● REQUIREMENT
From the data underneath, reproduce exactly the stretch that begins at the line with "بررسی تاثیر پو" and ends after the line with "دوره 42 (1402)".
*** Opening RECORDS TO PROCESS ***
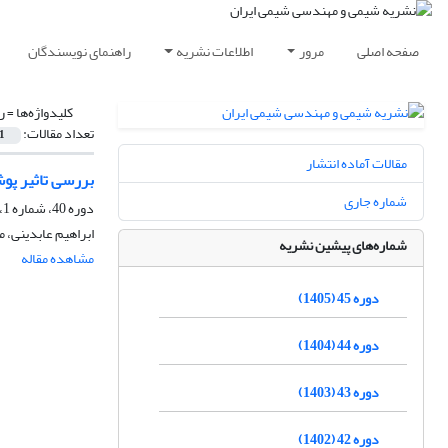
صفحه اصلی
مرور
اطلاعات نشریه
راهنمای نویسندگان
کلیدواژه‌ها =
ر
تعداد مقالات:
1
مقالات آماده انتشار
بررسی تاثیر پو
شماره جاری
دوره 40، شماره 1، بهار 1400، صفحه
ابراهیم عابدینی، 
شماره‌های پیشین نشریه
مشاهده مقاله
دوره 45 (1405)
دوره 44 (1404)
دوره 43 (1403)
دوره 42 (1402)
*** Closing RECORDS TO PROCESS ***
*** Opening RECORDS TO PROCESS ***
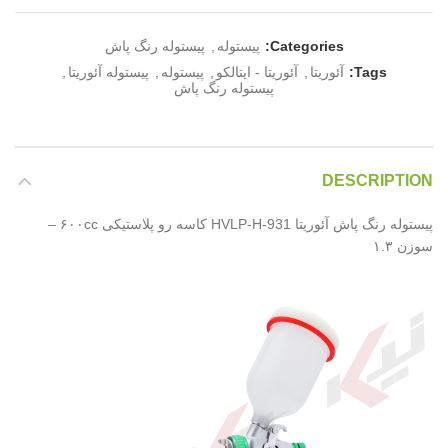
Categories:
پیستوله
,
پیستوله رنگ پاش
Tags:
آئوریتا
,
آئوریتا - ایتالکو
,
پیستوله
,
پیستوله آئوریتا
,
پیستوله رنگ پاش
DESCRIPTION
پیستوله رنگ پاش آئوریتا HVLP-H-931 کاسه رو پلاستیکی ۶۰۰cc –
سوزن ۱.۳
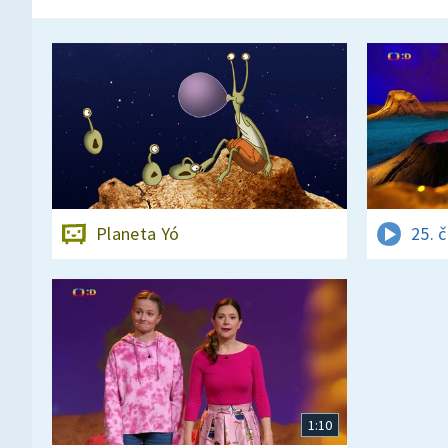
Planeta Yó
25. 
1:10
*** Closing RECORDS TO PROCESS ***
*** Opening RECORDS TO PROCESS ***
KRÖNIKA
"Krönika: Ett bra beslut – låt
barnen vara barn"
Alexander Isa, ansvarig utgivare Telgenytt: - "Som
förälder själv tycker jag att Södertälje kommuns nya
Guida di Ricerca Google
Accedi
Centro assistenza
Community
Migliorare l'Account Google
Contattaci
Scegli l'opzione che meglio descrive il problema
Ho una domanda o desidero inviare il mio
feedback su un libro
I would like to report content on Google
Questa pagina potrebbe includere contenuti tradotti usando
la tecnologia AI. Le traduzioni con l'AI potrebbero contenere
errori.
*** Closing RECORDS TO PROCESS ***
● RESULT FOR THIS EXERCISE
بررسی تاثیر پو
شماره جاری
دوره 40، شماره 1، بهار 1400، صفحه
ابراهیم عابدینی، 
شماره‌های پیشین نشریه
مشاهده مقاله
دوره 45 (1405)
دوره 44 (1404)
دوره 43 (1403)
دوره 42 (1402)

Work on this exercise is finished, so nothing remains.